Across Europe, information and communication technologies are optimizing clean-energy systems by making them more connected, intelligent, efficient, reliable, and cheaper. Germany and France lead the pack.
When most people think of clean energy systems, they usually conjure up images of soaring wind turbines, solar panels, or electric-vehicle fleets. Yet a key element of the systems of the future, and reality right now in Europe, is not apparent to the naked eye: the energy management technology that collects and then feeds clean-energy bundles into smart power grids. These systems direct electricity to where it’s needed, when it’s needed, by aggregating data and communicating at nano speed between energy sources, prosumers (actors who both consume and produce energy), flexumers (subjects active in the energy system), and grid operators. In a very short time, they’ve become ever more involved in the balancing of highly complex, weather-dependent transmission grids.
Information and communication technologies (ICT) are key to an increasingly energy-efficient, decentralized, and flexible energy infrastructure. This kind of digital energy management can help cut GHG emissions, save consumers money, and balance the energy system, greatly speeding up the pace of the clean energy transition.
The kind of actors involved in this state-of-the-art transformation are virtual power plants like France’s Voltalis and Germany‘s Next Kraftwerke, which bring together the generation sources of tens of thousands of energy producers, bundle these resources, and sell them to grid operators or energy markets in the volumes that they need it, when they need it. Voltalis, founded in 2006, is the world’s largest virtual power plant with 900 MW of power under contract through 100,000 members. It is connected to nearly one million devices across Europe. Next Kraftwerke, a Cologne start-up, networks thousands of electricity producers, consumers, and storage facilities. Using an algorithm, NextKraftwerke “collects and merges data from a variety of sources: operational data from the virtual power plant, current weather and grid data, and live market data.” This accumulated data, combined with technology and market experience, makes it specialists for day-ahead, intraday, and control reserve markets, according to its website.

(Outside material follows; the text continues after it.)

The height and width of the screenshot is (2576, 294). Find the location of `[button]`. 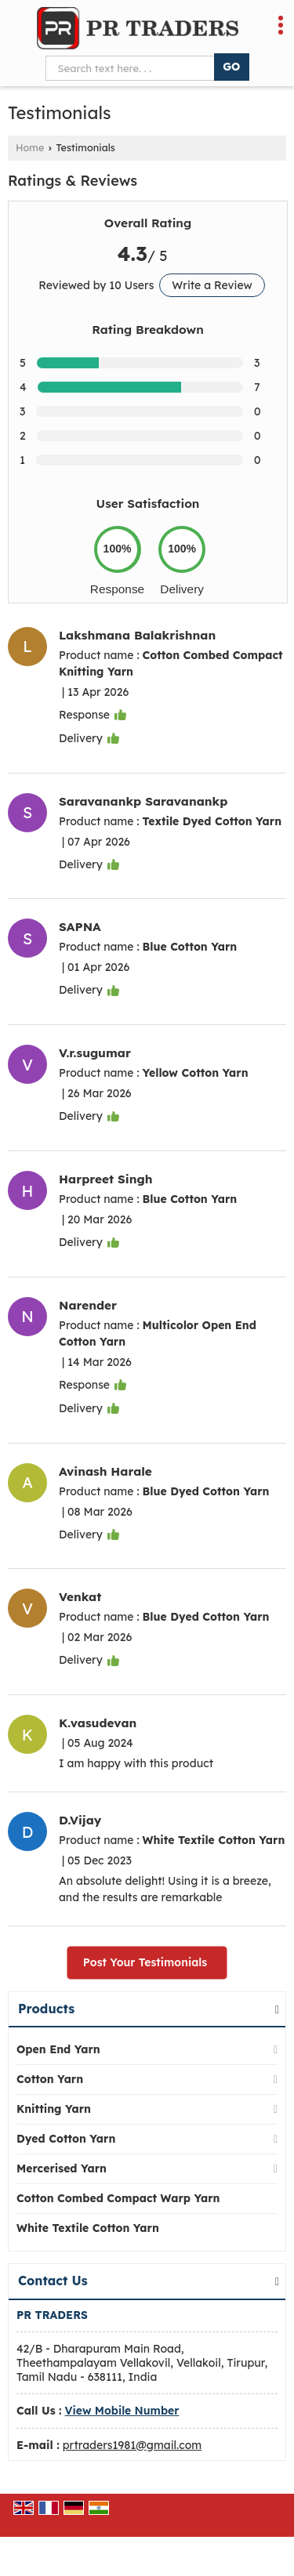

[button] is located at coordinates (122, 2411).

The balancing, or as it’s called optimizing, of supply and demand in a system based on intermittent renewables is at the crux of the digital revolution. Of course, ever more generation in the form of decentralized wind farms and photovoltaic systems are being connected to the power grid. This means that there will be times, when the wind doesn’t blow and the sun doesn’t shine, thus leaving supply uncovered. And there are times when there’s too much sun and wind-produced energy for the system to absorb – and nowhere for it to go.
The matching of supply and demand in such a system is called balancing, and the smart grid, which is getting ever smarter, can cover a lot of balancing, shifting clean energy from locations of surplus to locations where energy is needed.
But as ever more different kinds of renewable energy and demand response markets play into the mix – and as electrification of transportation and energy increases, and as smart meters become ever more common – the smart grid can’t optimally integrate all of these elements into one, fluid system. The copper (that’s the grid) needs help!
This is where digitization offers a great opportunity for the energy transition: the management of supply and demand before it enters the grid. Storage, demand management, energy efficiency optimalization, the integration of sectors, prosumer bundling – these elements can be networked together with smart technology that make the system as a whole more flexible – in other words, that make it work.
“Digital technology is the catalyst that will allow the sector to ready the power system for the future,” according to a McKinsey consulting firm report. “Intelligent feed-in points, smart devices, and smart storage solutions will help uncouple demand from supply, while digital trading platforms will enable the system to handle and distribute a growing power load in ever smaller increments.”
The more controllable energy generation plants and the more flexible consumption points become part of the power and heat supply, the faster and better individual players must communicate with each other. The nationwide installation of intelligent metering systems, known as smart meters, will add to this, as will the integration of e-cars and heat and cooling pumps, smart homes and industries, peer-to-peer energy trading, among other ways that we all become prosumers and flexumers – not just those with solar panels.
Simply put, homes and businesses where cars are plugged in start to become more “interactive,” opening up a potentially large source of flexibility in the power system that didn’t exist before. “This is arguably one of the big synergies of our new energy paradigm,” explains Toby Couture, director of E3 Analytics, a German think tank. “The transition of the transport sector will ultimately end up helping and facilitating the transition in the power sector, enabling more renewables to be phased-in in a positive kind of feedback loop.“
Since beyond-cooper management is so new, regulators are still trying to catch up. Policymakers can spur its uptake by formulating energy market rules designed for fluid, peer-to-peer power trading. More regulators, for example, could approve permanent battery tariffs that pay prosumers for storing energy. More energy storage, customer-sited batteries, connected mini-grids, metered houses and buildings and, of course, more clean energy generation will facilitate the expansion of energy management services.
This isn’t science fiction, it’s how the Energiewende can work.